December 14th, 2025 6:37 AM

NPR’s political analysts love to tell their leftist listeners that the Republican Party is in horrible shape, roiled by internal disputes, and they’ll locate the appropriate Experts to underline it.

When the Democrats are evaluated, it’s a cozy inside job. On Thursday's All Things Considered, Mara Liasson only considered speaking to party regulars, no outside experts. She channeled hope in a segment titled "What 2026 might look like for Democrats."

Liasson began:  “For a party out of power in Washington, D.C., Democrats are on a roll outside the Beltway. They're winning races, and President Trump's poll numbers are dropping -- always good signs for the opposition party in a midterm election year. But there are still a lot of obstacles ahead for the out party.” She noted Trump’s approval rating was low, but former Harry Reid aide Adam Jentleson acknowledged voters still trust Republicans more on crime, immigration, and the economy.

Liasson touted party unity: “This year, all the Democratic candidates were singing from the same page, whether they were democratic socialists, like Zohran Mamdani in New York City, or moderate centrists, like Abigail Spanberger in Virginia and Mikie Sherrill in New Jersey.”

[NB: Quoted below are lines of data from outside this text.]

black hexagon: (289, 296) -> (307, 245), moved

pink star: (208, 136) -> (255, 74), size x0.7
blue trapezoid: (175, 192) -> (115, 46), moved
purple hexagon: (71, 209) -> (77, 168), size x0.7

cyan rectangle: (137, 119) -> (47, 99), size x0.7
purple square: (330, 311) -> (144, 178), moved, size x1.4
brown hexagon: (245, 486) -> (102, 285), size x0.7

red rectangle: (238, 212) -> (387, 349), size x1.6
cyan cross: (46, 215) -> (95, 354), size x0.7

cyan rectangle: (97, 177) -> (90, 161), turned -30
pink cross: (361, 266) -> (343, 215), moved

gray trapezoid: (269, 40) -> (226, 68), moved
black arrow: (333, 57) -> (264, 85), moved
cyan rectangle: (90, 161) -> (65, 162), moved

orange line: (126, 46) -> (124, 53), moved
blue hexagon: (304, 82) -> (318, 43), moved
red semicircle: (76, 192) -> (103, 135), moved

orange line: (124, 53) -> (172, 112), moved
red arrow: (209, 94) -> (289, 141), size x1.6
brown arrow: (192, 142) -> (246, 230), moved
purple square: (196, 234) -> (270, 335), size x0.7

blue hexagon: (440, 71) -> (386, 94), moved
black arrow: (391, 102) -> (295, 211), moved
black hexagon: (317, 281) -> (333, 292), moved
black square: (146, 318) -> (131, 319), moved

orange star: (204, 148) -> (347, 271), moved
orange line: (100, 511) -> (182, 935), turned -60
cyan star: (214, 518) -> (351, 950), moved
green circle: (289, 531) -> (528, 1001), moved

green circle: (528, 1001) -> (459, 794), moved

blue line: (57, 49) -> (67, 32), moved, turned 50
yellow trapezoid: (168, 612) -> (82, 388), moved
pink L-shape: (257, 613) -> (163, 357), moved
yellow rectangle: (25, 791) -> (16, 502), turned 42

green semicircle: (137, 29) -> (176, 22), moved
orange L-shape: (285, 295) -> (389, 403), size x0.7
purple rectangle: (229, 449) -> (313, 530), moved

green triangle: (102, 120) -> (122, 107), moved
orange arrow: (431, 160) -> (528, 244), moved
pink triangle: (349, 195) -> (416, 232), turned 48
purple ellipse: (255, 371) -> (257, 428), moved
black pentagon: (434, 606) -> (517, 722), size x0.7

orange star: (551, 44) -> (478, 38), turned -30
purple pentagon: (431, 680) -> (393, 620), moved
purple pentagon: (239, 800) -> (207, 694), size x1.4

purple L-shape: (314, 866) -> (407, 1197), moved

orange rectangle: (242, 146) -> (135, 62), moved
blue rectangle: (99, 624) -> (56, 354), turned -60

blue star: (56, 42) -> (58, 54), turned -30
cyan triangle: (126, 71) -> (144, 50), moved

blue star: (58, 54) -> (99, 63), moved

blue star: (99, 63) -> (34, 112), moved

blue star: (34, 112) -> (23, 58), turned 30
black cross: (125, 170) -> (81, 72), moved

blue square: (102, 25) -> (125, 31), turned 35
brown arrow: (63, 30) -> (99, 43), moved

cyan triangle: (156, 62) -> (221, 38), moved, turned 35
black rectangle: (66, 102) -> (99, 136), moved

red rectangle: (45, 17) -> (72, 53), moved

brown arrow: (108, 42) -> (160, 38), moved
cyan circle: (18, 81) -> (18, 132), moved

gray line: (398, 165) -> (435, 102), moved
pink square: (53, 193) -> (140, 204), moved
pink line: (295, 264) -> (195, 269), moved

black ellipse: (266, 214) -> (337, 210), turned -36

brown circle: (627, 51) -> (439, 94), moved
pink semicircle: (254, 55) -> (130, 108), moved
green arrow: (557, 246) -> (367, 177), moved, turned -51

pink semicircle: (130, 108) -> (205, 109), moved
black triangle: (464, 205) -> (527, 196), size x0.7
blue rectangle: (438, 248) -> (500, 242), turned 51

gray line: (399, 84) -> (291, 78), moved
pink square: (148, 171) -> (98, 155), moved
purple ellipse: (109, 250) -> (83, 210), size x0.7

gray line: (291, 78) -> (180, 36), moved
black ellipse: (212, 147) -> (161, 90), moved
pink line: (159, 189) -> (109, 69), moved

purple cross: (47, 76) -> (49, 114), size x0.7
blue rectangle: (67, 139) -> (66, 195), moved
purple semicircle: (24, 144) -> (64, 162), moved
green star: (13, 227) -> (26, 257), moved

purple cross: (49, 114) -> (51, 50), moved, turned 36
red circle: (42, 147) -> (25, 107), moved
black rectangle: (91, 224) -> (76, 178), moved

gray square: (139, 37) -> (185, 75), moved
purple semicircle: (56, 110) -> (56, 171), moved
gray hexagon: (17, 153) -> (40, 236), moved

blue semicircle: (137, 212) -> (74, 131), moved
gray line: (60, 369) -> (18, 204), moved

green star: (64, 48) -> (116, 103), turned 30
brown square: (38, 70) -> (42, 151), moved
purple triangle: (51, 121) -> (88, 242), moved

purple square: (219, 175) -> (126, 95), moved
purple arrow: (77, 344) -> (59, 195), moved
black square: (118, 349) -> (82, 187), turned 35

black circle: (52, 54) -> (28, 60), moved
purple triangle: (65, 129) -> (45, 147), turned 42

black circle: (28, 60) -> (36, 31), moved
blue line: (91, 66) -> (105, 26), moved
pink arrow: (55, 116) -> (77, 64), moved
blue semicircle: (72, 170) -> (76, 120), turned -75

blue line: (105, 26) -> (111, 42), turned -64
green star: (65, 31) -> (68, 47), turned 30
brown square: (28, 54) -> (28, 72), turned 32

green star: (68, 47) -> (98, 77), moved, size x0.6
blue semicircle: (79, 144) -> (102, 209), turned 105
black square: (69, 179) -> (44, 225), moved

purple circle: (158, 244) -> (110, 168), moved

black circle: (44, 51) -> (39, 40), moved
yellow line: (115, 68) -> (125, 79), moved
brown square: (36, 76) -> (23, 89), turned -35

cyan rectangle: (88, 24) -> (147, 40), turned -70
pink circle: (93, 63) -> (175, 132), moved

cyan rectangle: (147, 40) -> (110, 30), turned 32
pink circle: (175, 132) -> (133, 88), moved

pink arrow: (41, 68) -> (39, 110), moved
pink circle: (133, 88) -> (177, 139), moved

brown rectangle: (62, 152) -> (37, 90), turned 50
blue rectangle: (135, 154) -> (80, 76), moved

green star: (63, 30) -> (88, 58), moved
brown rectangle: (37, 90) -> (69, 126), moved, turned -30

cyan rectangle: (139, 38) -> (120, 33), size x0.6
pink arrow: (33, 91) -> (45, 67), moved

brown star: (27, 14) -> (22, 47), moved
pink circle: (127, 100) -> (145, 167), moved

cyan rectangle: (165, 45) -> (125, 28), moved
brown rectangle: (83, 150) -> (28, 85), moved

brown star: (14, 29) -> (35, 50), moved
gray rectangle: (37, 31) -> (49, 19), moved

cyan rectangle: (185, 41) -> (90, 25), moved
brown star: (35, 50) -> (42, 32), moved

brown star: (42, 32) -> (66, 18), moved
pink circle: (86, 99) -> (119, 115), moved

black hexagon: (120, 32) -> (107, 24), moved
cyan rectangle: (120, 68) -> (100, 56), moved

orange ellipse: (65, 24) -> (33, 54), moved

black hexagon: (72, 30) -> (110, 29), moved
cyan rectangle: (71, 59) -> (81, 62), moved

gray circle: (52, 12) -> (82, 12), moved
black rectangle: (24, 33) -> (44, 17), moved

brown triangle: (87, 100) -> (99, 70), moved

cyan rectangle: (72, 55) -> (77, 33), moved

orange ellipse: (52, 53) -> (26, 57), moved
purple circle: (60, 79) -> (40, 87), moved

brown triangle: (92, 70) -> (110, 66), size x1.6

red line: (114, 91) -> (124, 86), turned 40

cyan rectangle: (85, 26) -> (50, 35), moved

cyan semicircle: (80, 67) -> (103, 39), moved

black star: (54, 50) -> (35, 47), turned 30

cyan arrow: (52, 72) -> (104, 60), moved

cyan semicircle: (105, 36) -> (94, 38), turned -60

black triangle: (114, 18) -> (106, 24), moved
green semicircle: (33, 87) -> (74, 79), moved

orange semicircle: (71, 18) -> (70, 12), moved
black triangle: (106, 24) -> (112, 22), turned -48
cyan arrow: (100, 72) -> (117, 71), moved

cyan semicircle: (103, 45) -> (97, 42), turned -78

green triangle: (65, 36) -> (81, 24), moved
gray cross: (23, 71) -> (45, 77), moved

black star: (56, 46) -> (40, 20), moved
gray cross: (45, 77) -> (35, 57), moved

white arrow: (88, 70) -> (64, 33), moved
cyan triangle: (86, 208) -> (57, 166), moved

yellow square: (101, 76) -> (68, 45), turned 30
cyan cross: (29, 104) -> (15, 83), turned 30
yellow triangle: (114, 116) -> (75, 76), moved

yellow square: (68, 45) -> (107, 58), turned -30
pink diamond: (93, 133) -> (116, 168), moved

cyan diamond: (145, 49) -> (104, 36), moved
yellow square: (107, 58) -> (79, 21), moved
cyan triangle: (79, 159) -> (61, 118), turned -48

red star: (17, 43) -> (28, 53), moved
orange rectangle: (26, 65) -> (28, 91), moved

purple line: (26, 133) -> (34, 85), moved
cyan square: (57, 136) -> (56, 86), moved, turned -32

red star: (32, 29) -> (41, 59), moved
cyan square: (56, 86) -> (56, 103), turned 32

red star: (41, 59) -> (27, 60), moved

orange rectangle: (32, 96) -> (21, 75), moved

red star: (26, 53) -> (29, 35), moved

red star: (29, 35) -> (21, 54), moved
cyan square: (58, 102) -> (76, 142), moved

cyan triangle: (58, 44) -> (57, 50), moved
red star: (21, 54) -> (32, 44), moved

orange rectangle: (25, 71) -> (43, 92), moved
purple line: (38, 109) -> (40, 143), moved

Fact check! The New York City mayor's race began with former Gov. Andrew Cuomo being the Democrat establishment's choice for mayor, until Anti-Zionist Zohran won the primary, and then Cuomo ran as an independent. (NPR nudged the DNC to get behind Zohran.)

Then there's Mikie and Abby: these women are liberals, not moderates. Their American Conservative Union lifetime ratings are single-digits: 6 percent for Sherrill, 8.5 percent for Spanberger. But their resumes in the military or intelligence agencies are routinely used to paint them into the middle. Liasson’s party-unity talk continued:

LIASSON: It's unusual for the normally fractious Democrats to agree on much. But this year, in addition to a unified, across-the-board focus on affordability, Democrats also seem to be forming a rare consensus on culture war issues -- immigration, crime, transgender rights.

NEERA TANDEN: People get that we're in an existential threat and there just aren't these kinds of litmus tests.

LIASSON: Liberal litmus tests like defunding the police or decriminalizing illegal border crossings or the infamous litmus test over transgender rights that came back to haunt Kamala Harris in an attack ad that blanketed airwaves in the weeks before the election. In an effort to gain a liberal group's endorsement, Harris agreed to support taxpayer-funded transgender surgery for prison inmates. Rahm Emanuel, former White House chief of staff, congressman and mayor of Chicago, says Democrats have learned a lesson.

RAHM EMANUEL: Don't focus on the bathroom access or locker rooms. Focus on classroom excellence. I happen to think defunding the police was dumb, but I have a proactive public safety argument, not a legal brief that you're 22% safer this year than last year.

Does anyone believe NPR when it’s implied that the Democrats are unified in backing away from the transgender lobby’s demands? The liberal media may try to avoid the bathroom and locker-room access, unless they can lament a Republican “rollback” in “transgender rights.”

Last year, NPR's senior political editor Domenico Montanaro posted a petulant "fact check" claiming Trump couldn't claim Harris or Walz were radical on gender issues.

Liasson did end on a sour note, that news won’t get better for Democrats as the 2020s end. “After the 2030 census, more than 15 electoral votes could move south away from the so-called blue wall states Democrats currently rely on to win the White House -- Michigan, Wisconsin, Pennsylvania -- and to red states like Texas, Georgia and Florida.”

One could argue Georgia's purplish at this point. But no one can argue that NPR isn't firmly located on the Mamdani Left.